Tribunal Administratif de Marseille — Décision N° TA13-2601566

vendredi 6 février 2026

JuridictionTribunal Administratif de Marseille
SectionTribunal Administratif de Marseille
N° DossierTA13-2601566
TypeDécision
RecoursExcès de pouvoir

Résumé IA

Le Tribunal administratif de Marseille, statuant en référé sur le fondement de l’article L. 521-1 du code de justice administrative, a rejeté la demande de suspension de l’arrêté préfectoral du 16 janvier 2026 ordonnant la fermeture administrative de l’établissement "Green Lounge" pour deux mois. La solution retenue est fondée sur l’irrecevabilité manifeste des requêtes, faute pour le requérant d’avoir joint une copie de la requête au fond, en méconnaissance des dispositions de l’article R. 522-1 du même code.

Texte intégral

Vu les procédures suivantes :

Par deux requêtes enregistrées le 31 janvier 2026 sous les n° 2601566 et 2601567, M. A... demande au juge des référés, saisi sur le fondement de l’article L. 521-1 du code de justice administrative, de suspendre l’exécution de l'arrêté du 16 janvier 2026 par lequel le préfet des Bouches-du- Rhône a prononcé la fermeture administrative de l'établissement "Green Lounge" situé 61, avenue de Stalingrad à Arles, pour une durée de deux mois.

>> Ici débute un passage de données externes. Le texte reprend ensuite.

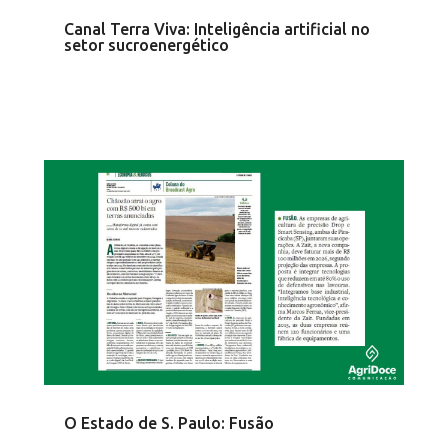
Canal Terra Viva: Inteligência artificial no
setor sucroenergético
O Estado de S. Paulo: Fusão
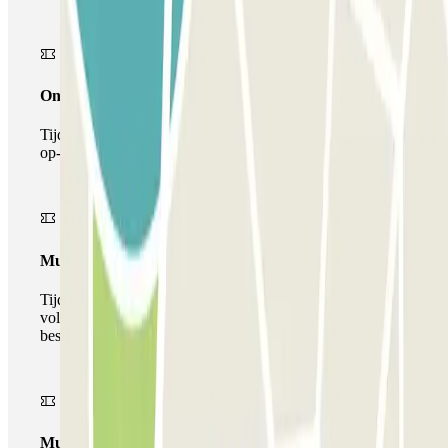
Onepass
Tijdens je verblijf kun je de parkeerplaats maar één keer
op- en afrijden.
Multiparking pass
Tijdens uw verblijf kunt u gebruik maken van het
volledige netwerk van parkeergarages van deze operator,
beschikbaar bij Parclick.
Multipass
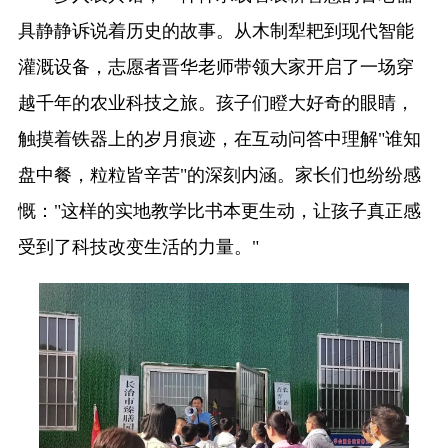
具静静诉说着历史的故事。从木制犁耙到现代智能
灌溉设备，志愿者晋华老师带领大家开启了一场穿
越千年的农业科技之旅。孩子们瞪大好奇的眼睛，
触摸着铁器上的岁月痕迹，在互动问答中理解"谁知
盘中餐，粒粒皆辛苦"的深刻内涵。家长们也纷纷感
慨："这样的实地教学比书本更生动，让孩子真正感
受到了科技改变生活的力量。"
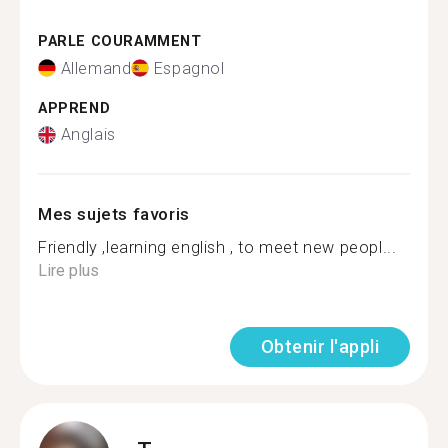
PARLE COURAMMENT
Allemand
Espagnol
APPREND
Anglais
Mes sujets favoris
Friendly ,learning english , to meet new peopl...
Lire plus
Obtenir l'appli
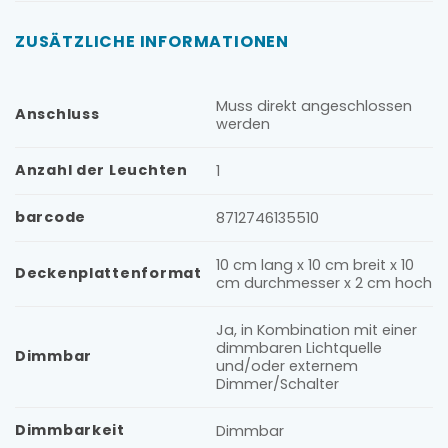
ZUSÄTZLICHE INFORMATIONEN
Muss direkt angeschlossen
Anschluss
werden
Anzahl der Leuchten
1
barcode
8712746135510
10 cm lang x 10 cm breit x 10
Deckenplattenformat
cm durchmesser x 2 cm hoch
Ja, in Kombination mit einer
dimmbaren Lichtquelle
Dimmbar
und/oder externem
Dimmer/Schalter
Dimmbarkeit
Dimmbar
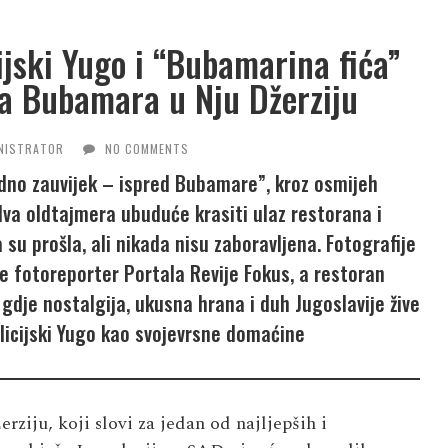
ijski Yugo i “Bubamarina fića”
na Bubamara u Nju Džerziju
NISTRATOR
NO COMMENTS
jedno zauvijek – ispred Bubamare”, kroz osmijeh
dva oldtajmera ubuduće krasiti ulaz restorana i
su prošla, ali nikada nisu zaboravljena. Fotografije
je fotoreporter Portala Revije Fokus, a restoran
dje nostalgija, ukusna hrana i duh Jugoslavije žive
ilicijski Yugo kao svojevrsne domaćine
iju, koji slovi za jedan od najljepših i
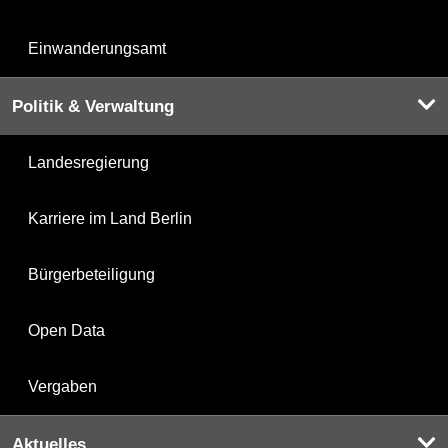
Einwanderungsamt
Politik & Verwaltung
Landesregierung
Karriere im Land Berlin
Bürgerbeteiligung
Open Data
Vergaben
Aktuelles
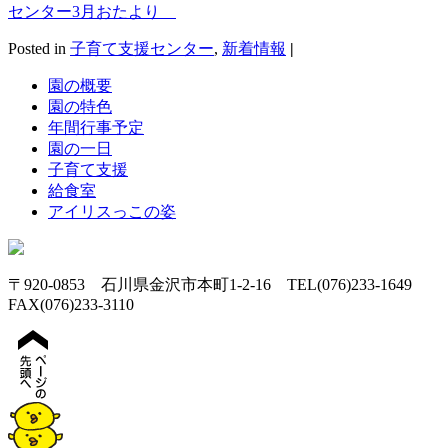
センター3月おたより
Posted in
子育て支援センター
,
新着情報
|
園の概要
園の特色
年間行事予定
園の一日
子育て支援
給食室
アイリスっこの姿
〒920-0853 石川県金沢市本町1-2-16 TEL(076)233-1649
FAX(076)233-3110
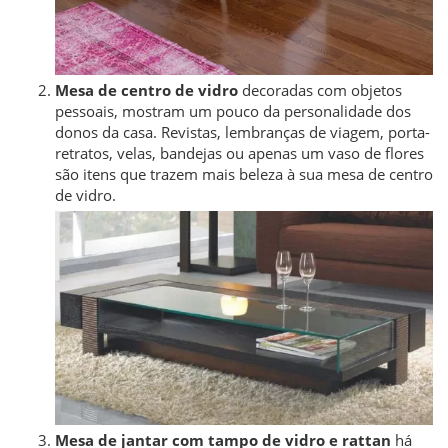
Mesa de centro de vidro
decoradas com objetos
pessoais, mostram um pouco da personalidade dos
donos da casa. Revistas, lembranças de viagem, porta-
retratos, velas, bandejas ou apenas um vaso de flores
são itens que trazem mais beleza à sua mesa de centro
de vidro.
Mesa de jantar com tampo de vidro e rattan
há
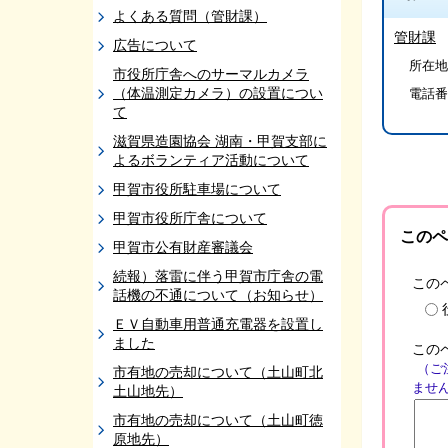
よくある質問（管財課）
管財課
広告について
所在地/
市役所庁舎へのサーマルカメラ
（体温測定カメラ）の設置につい
電話番
て
滋賀県造園協会 湖南・甲賀支部に
よるボランティア活動について
甲賀市役所駐車場について
甲賀市役所庁舎について
このペ
甲賀市公有財産審議会
続報）落雷に伴う甲賀市庁舎の電
この
話機の不通について（お知らせ）
ＥＶ自動車用普通充電器を設置し
ました
この
（ご
市有地の売却について（土山町北
ませ
土山地先）
市有地の売却について（土山町徳
原地先）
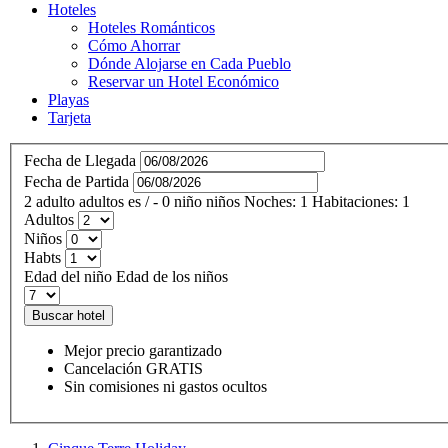
Hoteles
Hoteles Románticos
Cómo Ahorrar
Dónde Alojarse en Cada Pueblo
Reservar un Hotel Económico
Playas
Tarjeta
Fecha de Llegada
Fecha de Partida
2
adulto
adultos
es
/
- 0
niño
niños
Noches:
1
Habitaciones:
1
Adultos
Niños
Habts
Edad del niño
Edad de los niños
Buscar hotel
Mejor precio garantizado
Cancelación GRATIS
Sin comisiones ni gastos ocultos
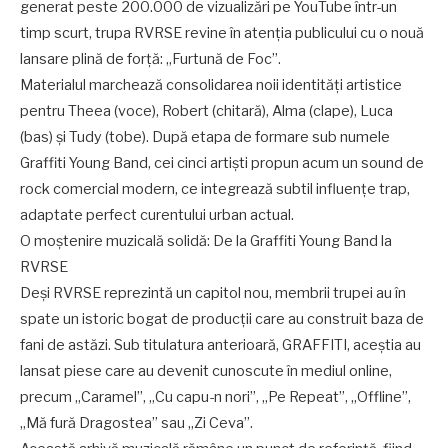
generat peste 200.000 de vizualizări pe YouTube într-un
timp scurt, trupa RVRSE revine în atenția publicului cu o nouă
lansare plină de forță: „Furtună de Foc”.
Materialul marchează consolidarea noii identități artistice
pentru Theea (voce), Robert (chitară), Alma (clape), Luca
(bas) și Tudy (tobe). După etapa de formare sub numele
Graffiti Young Band, cei cinci artiști propun acum un sound de
rock comercial modern, ce integrează subtil influențe trap,
adaptate perfect curentului urban actual.
O moștenire muzicală solidă: De la Graffiti Young Band la
RVRSE
Deși RVRSE reprezintă un capitol nou, membrii trupei au în
spate un istoric bogat de producții care au construit baza de
fani de astăzi. Sub titulatura anterioară, GRAFFITI, aceștia au
lansat piese care au devenit cunoscute în mediul online,
precum „Caramel”, „Cu capu-n nori”, „Pe Repeat”, „Offline”,
„Mă fură Dragostea” sau „Zi Ceva”.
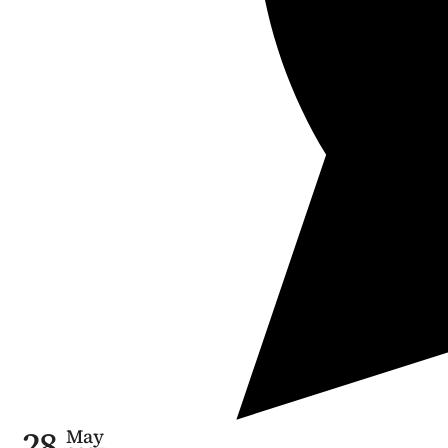
28
May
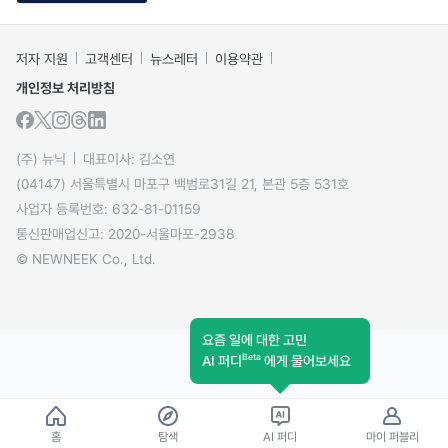
저자 지원
고객센터
뉴스레터
이용약관
개인정보 처리방침
(주) 뉴닉
대표이사: 김소연
(04147) 서울특별시 마포구 백범로31길 21, 본관 5층 531호
사업자 등록번호: 632-81-01159
통신판매업신고: 2020-서울마포-2938
© NEWNEEK Co., Ltd.
요즘 일에 대한 고민
Beta
AI 퍼디
에게 물어보세요
홈
탐색
AI 퍼디
마이 퍼블리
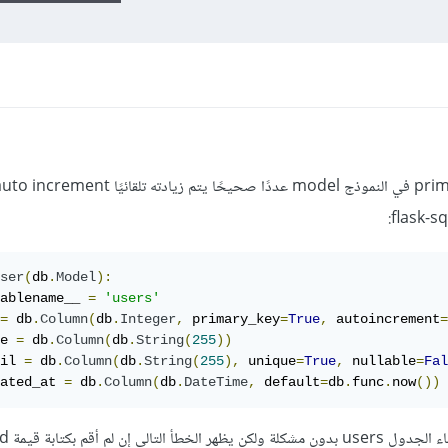
ser
(
db
.
Model
):
ablename__ 
=
'users'
=
 db
.
Column
(
db
.
Integer
,
 primary_key
=
True
,
 autoincrement
=
e 
=
 db
.
Column
(
db
.
String
(
255
))
il 
=
 db
.
Column
(
db
.
String
(
255
),
 unique
=
True
,
 nullable
=
Fal
ated_at 
=
 db
.
Column
(
db
.
DateTime
,
 default
=
db
.
func
.
now
())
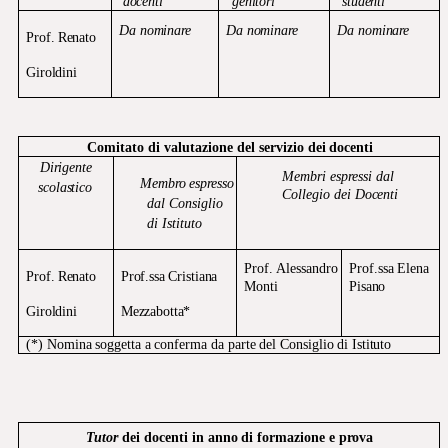
docenti
genitori
studenti
Da
nominare
Da
nominare
Da
nominare
Prof.
Renato
Giroldini
Comitato
di
valutazione
del
servizio
dei
docenti
Dirigente
Membri espressi dal
Membro
espresso
scolastico
Collegio dei
Docenti
dal Consiglio
di Istituto
Prof.
Alessandro
Prof.ssa
Elena
Prof.
Renato
Prof.ssa
Cristiana
Monti
Pisano
Giroldini
Mezzabotta*
(*)
Nomina
soggetta
a
conferma
da
parte
del
Consiglio
di
Istituto
Tutor
dei
docenti
in
anno
di
formazione
e
prova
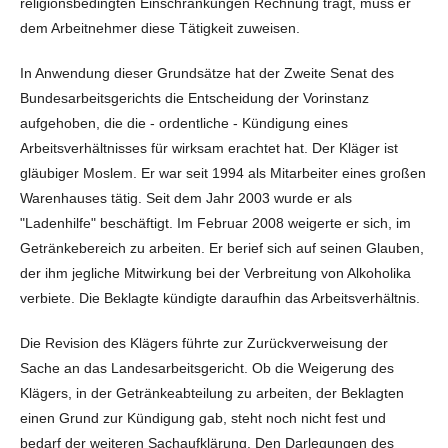
religionsbedingten Einschränkungen Rechnung trägt, muss er
dem Arbeitnehmer diese Tätigkeit zuweisen.
In Anwendung dieser Grundsätze hat der Zweite Senat des
Bundesarbeitsgerichts die Entscheidung der Vorinstanz
aufgehoben, die die - ordentliche - Kündigung eines
Arbeitsverhältnisses für wirksam erachtet hat. Der Kläger ist
gläubiger Moslem. Er war seit 1994 als Mitarbeiter eines großen
Warenhauses tätig. Seit dem Jahr 2003 wurde er als
"Ladenhilfe" beschäftigt. Im Februar 2008 weigerte er sich, im
Getränkebereich zu arbeiten. Er berief sich auf seinen Glauben,
der ihm jegliche Mitwirkung bei der Verbreitung von Alkoholika
verbiete. Die Beklagte kündigte daraufhin das Arbeitsverhältnis.
Die Revision des Klägers führte zur Zurückverweisung der
Sache an das Landesarbeitsgericht. Ob die Weigerung des
Klägers, in der Getränkeabteilung zu arbeiten, der Beklagten
einen Grund zur Kündigung gab, steht noch nicht fest und
bedarf der weiteren Sachaufklärung. Den Darlegungen des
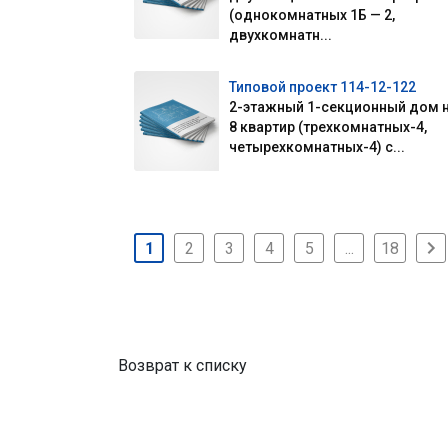
(однокомнатных 1Б — 2,
двухкомнатн...
Типовой проект 114-12-122
2-этажный 1-секционный дом 
8 квартир (трехкомнатных-4,
четырехкомнатных-4) с...
1
2
3
4
5
...
18
Возврат к списку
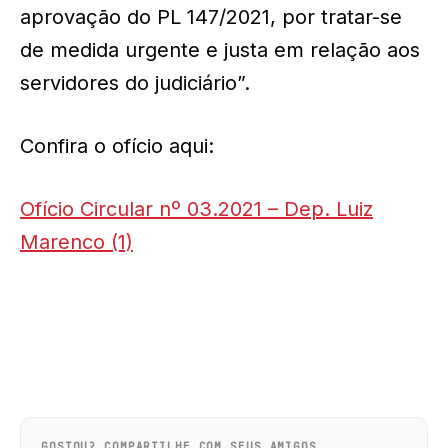
aprovação do PL 147/2021, por tratar-se
de medida urgente e justa em relação aos
servidores do judiciário”.
Confira o ofício aqui:
Ofício Circular nº 03.2021 – Dep. Luiz
Marenco (1)
GOSTOU? COMPARTILHE COM SEUS AMIGOS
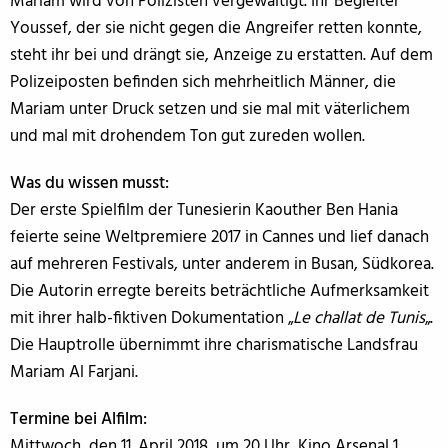
Mariam wird von Polizisten vergewaltigt. Ihr Begleiter
Youssef, der sie nicht gegen die Angreifer retten konnte,
steht ihr bei und drängt sie, Anzeige zu erstatten. Auf dem
Polizeiposten befinden sich mehrheitlich Männer, die
Mariam unter Druck setzen und sie mal mit väterlichem
und mal mit drohendem Ton gut zureden wollen.
Was du wissen musst:
Der erste Spielfilm der Tunesierin Kaouther Ben Hania
feierte seine Weltpremiere 2017 in Cannes und lief danach
auf mehreren Festivals, unter anderem in Busan, Südkorea.
Die Autorin erregte bereits beträchtliche Aufmerksamkeit
mit ihrer halb-fiktiven Dokumentation „
Le challat de Tunis
„.
Die Hauptrolle übernimmt ihre charismatische Landsfrau
Mariam Al Farjani.
Termine bei Alfilm:
Mittwoch, den 11. April 2018, um 20 Uhr, Kino Arsenal 1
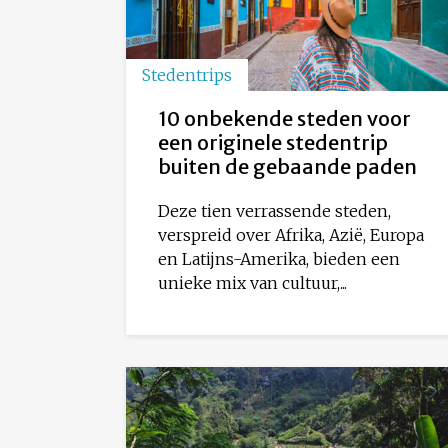
Stedentrips
10 onbekende steden voor
een originele stedentrip
buiten de gebaande paden
Deze tien verrassende steden,
verspreid over Afrika, Azië, Europa
en Latijns-Amerika, bieden een
unieke mix van cultuur,...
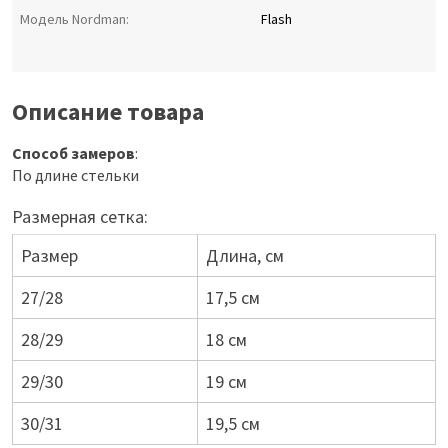
Модель Nordman:
Flash
Описание товара
Способ замеров
:
По длине стельки
Размерная сетка:
Размер
Длина, см
27/28
17,5 см
28/29
18 см
29/30
19 см
30/31
19,5 см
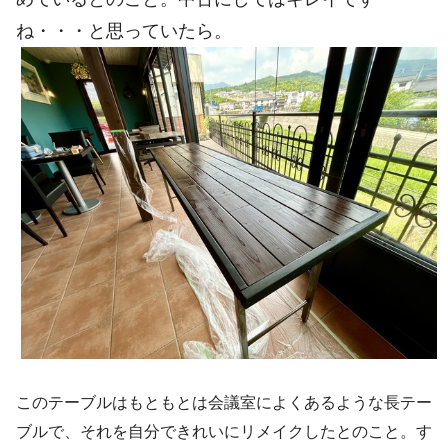
ね・・・と思っていたら。
このテーブルはもともとは会議室によくあるような長テー
ブルで、それを自分できれいにリメイクしたとのこと。す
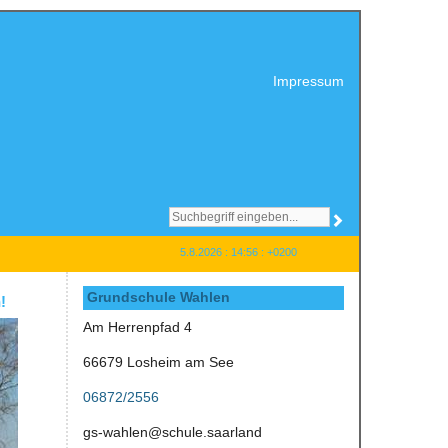
Impressum
5.8.2026 : 14:56 : +0200
Grundschule Wahlen
!
Am Herrenpfad 4
66679 Losheim am See
06872/2556
gs-wahlen@schule.saarland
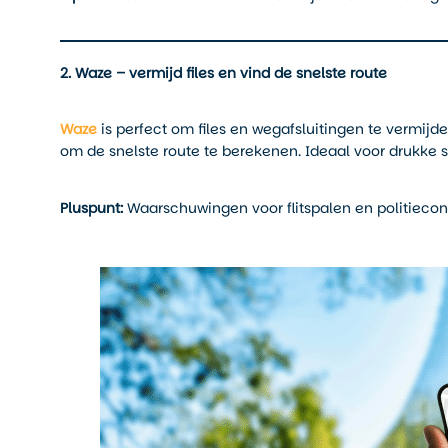
2. Waze – vermijd files en vind de snelste route
Waze
is perfect om files en wegafsluitingen te vermijd
om de snelste route te berekenen. Ideaal voor drukke 
Pluspunt:
Waarschuwingen voor flitspalen en politiecont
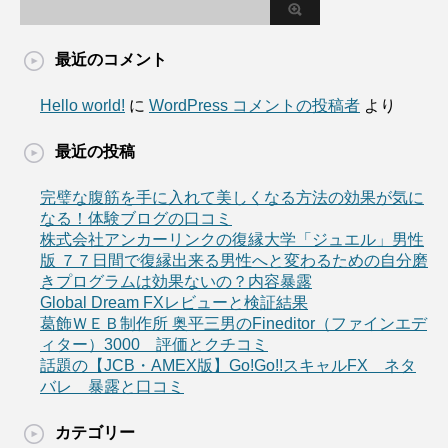
最近のコメント
Hello world!
に
WordPress コメントの投稿者
より
最近の投稿
完璧な腹筋を手に入れて美しくなる方法の効果が気に
なる！体験ブログの口コミ
株式会社アンカーリンクの復縁大学「ジュエル」男性
版 ７７日間で復縁出来る男性へと変わるための自分磨
きプログラムは効果ないの？内容暴露
Global Dream FXレビューと検証結果
葛飾ＷＥＢ制作所 奥平三男のFineditor（ファインエデ
ィター）3000 評価とクチコミ
話題の【JCB・AMEX版】Go!Go!!スキャルFX ネタ
バレ 暴露と口コミ
カテゴリー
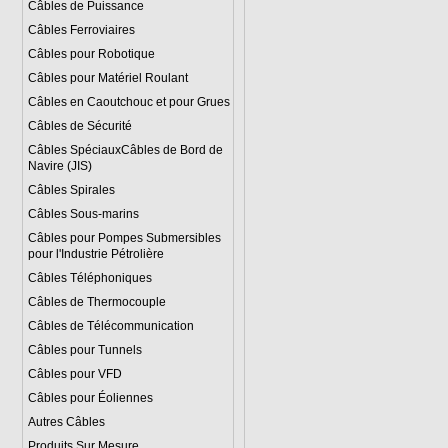
Câbles de Puissance
Câbles Ferroviaires
Câbles pour Robotique
Câbles pour Matériel Roulant
Câbles en Caoutchouc et pour Grues
Câbles de Sécurité
Câbles SpéciauxCâbles de Bord de
Navire (JIS)
Câbles Spirales
Câbles Sous-marins
Câbles pour Pompes Submersibles
pour l'Industrie Pétrolière
Câbles Téléphoniques
Câbles de Thermocouple
Câbles de Télécommunication
Câbles pour Tunnels
Câbles pour VFD
Câbles pour Éoliennes
Autres Câbles
Produits Sur Mesure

Vu les autres pièces du dossier.

Vu le code de justice administrative.

Le président du tribunal a désigné Mme Felmy, vice-présidente, pour statuer sur les demandes de référé.


Considérant ce qui suit :


1. Aux termes de l’article L. 521-1 du code de justice administrative : « Quand une décision administrative, même de rejet, fait l’objet d’une requête en annulation ou en réformation, le juge des référés, saisi d’une demande en ce sens, peut ordonner la suspension de l’exécution de cette décision, ou de certains de ses effets, lorsque l’urgence le justifie et qu’il est fait état d’un moyen propre à créer, en l’état de l’instruction, un doute sérieux quant à la légalité de la décision (...) ». Aux termes du second alinéa de l’article R. 522-1 du même code : « A peine d’irrecevabilité, les conclusions doivent être présentées par requête distincte de la requête à fin d’annulation ou de réformation et accompagnées d’une copie de cette dernière ». En application de l’article L. 522-3 de ce même code, le juge des référés peut, par une ordonnance motivée, rejeter sans instruction ni audience les demandes qui sont irrecevables, qui ne présentent pas un caractère d'urgence ou qui sont manifestement mal fondées.

2. Les présentes requêtes, tendant à la suspension de l’exécution de l'arrêté du 16 janvier 2026 par lequel le préfet des Bouches-du- Rhône a prononcé la fermeture administrative de l'établissement "Green Lounge" situé 61, avenue de Stalingrad à Arles, pour une durée de deux mois, ne sont pas accompagnées d’une copie de la requête au fond dirigée contre cette décision. Par suite, elles sont manifestement irrecevables et doivent être rejetées, par application des dispositions précitées de l’article L. 522-3 du code de justice administrative.




O R D O N N E :



Article 1er : Les requêtes de M. A... sont rejetées.

Article 2 : La présente ordonnance sera notifiée à M. B... A....

Copie en sera adressée au préfet des Bouches-du-Rhône.



Fait à Marseille, le 6 février 2026.





La juge des référés,

Signé

E. Felmy


La République mande et ordonne au préfet des Bouches-du-Rhône en ce qui le concerne ou à tous commissaires de justice à ce requis en ce qui concerne les voies de droit commun contre les parties privées, de pourvoir à l’exécution de la présente décision.